From 0fc82090f2c564f8b513aa3cbd9f321d11069107 Mon Sep 17 00:00:00 2001
From: prubenda <prubenda@redhat.com>
Date: Wed, 10 Jun 2020 09:09:28 -0400
Subject: [PATCH] Adding watch to see if components recovered

---
 config/config.yaml                            |  14 +-
 kraken/invoke/command.py                      |  12 +-
 kraken/kubernetes/client.py                   |   1 +
 run_kraken.py                                 | 137 +++++++++++++++---
 scenarios/etcd.yml                            |   3 -
 scenarios/openshift-apiserver.yml             |   0
 scenarios/openshift-kube-apiserver.yml        |   1 -
 scenarios/post_action_etcd.yml                |  21 +++
 scenarios/post_action_etcd_example.sh         |   3 +
 scenarios/post_action_etcd_example_py.py      |  23 +++
 scenarios/post_action_openshift-apiserver.yml |  23 +++
 .../post_action_openshift-kube-apiserver.yml  |  21 +++
 scenarios/post_action_regex.py                |  68 +++++++++
 scenarios/post_action_regex.sh                |  11 ++
 .../post_action_regex_openshift_pod_kill.yml  |  18 +++
 scenarios/regex_openshift_pod_kill.yml        |   0
 16 files changed, 321 insertions(+), 35 deletions(-)

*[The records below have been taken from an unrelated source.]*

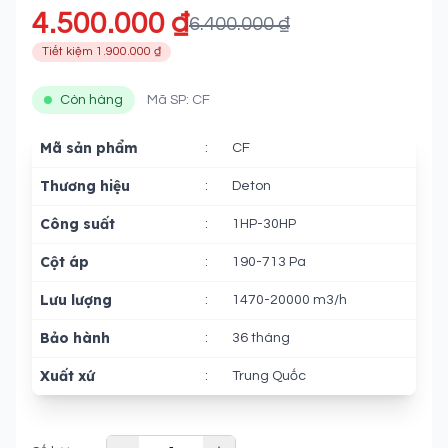
4.500.000 ₫
6.400.000 ₫
Tiết kiệm 1.900.000 ₫
Còn hàng
Mã SP: CF
Mã sản phẩm
:
CF
Thương hiệu
:
Deton
Công suất
:
1HP-30HP
Cột áp
:
190-713 Pa
Lưu lượng
:
1470-20000 m3/h
Bảo hành
:
36 tháng
Xuất xứ
:
Trung Quốc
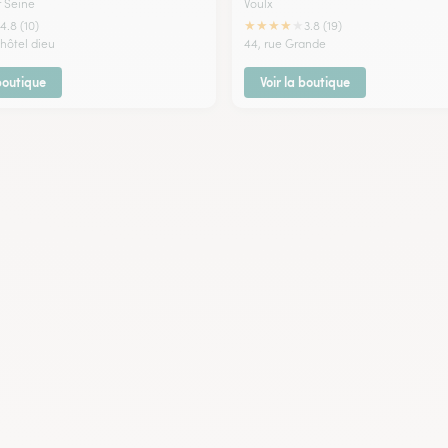
 Seine
Voulx
★
★
★
★
★
4.8 (10)
3.8 (19)
'hôtel dieu
44, rue Grande
 boutique
Voir la boutique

 mode change 100644 => 100755 scenarios/etcd.yml
 mode change 100644 => 100755 scenarios/openshift-apiserver.yml
 mode change 100644 => 100755 scenarios/openshift-kube-apiserver.yml
 create mode 100755 scenarios/post_action_etcd.yml
 create mode 100755 scenarios/post_action_etcd_example.sh
 create mode 100755 scenarios/post_action_etcd_example_py.py
 create mode 100755 scenarios/post_action_openshift-apiserver.yml
 create mode 100755 scenarios/post_action_openshift-kube-apiserver.yml
 create mode 100755 scenarios/post_action_regex.py
 create mode 100755 scenarios/post_action_regex.sh
 create mode 100755 scenarios/post_action_regex_openshift_pod_kill.yml
 mode change 100644 => 100755 scenarios/regex_openshift_pod_kill.yml

diff --git a/config/config.yaml b/config/config.yaml
index 8ee29990..38528810 100644
--- a/config/config.yaml
+++ b/config/config.yaml
@@ -1,11 +1,15 @@
 kraken:
     kubeconfig_path: /root/.kube/config                    # Path to kubeconfig
+    exit_on_failure: False                                 # Exit when a post action scenario fails
     scenarios:                                             # List of policies/chaos scenarios to load
-        -    scenarios/etcd.yml
-        -    scenarios/openshift-kube-apiserver.yml
-        -    scenarios/openshift-apiserver.yml
-        -    scenarios/regex_openshift_pod_kill.yml
-
+        - -    scenarios/etcd.yml
+          -    scenarios/post_action_etcd_example.sh
+        - -    scenarios/openshift-kube-apiserver.yml
+          -    scenarios/post_action_openshift-kube-apiserver.yml
+        - -    scenarios/openshift-apiserver.yml
+          -    scenarios/post_action_openshift-apiserver.yml
+        - -    scenarios/regex_openshift_pod_kill.yml
+          -    scenarios/post_action_regex.py
 cerberus:
     cerberus_enabled: False                                # Enable it when cerberus is previously installed
     cerberus_url:                                          # When cerberus_enabled is set to True, provide the url where cerberus publishes go/no-go signal
diff --git a/kraken/invoke/command.py b/kraken/invoke/command.py
index 152875ff..c624a9e1 100644
--- a/kraken/invoke/command.py
+++ b/kraken/invoke/command.py
@@ -5,8 +5,10 @@ import logging
 # Invokes a given command and returns the stdout
 def invoke(command):
     try:
-        output = subprocess.check_output(command, shell=True,
-                                         universal_newlines=True)
-    except Exception:
-        logging.error("Failed to run %s" % (command))
-    return output
+        output = subprocess.Popen(command, shell=True,
+                                  universal_newlines=True, stdout=subprocess.PIPE,
+                                  stderr=subprocess.STDOUT)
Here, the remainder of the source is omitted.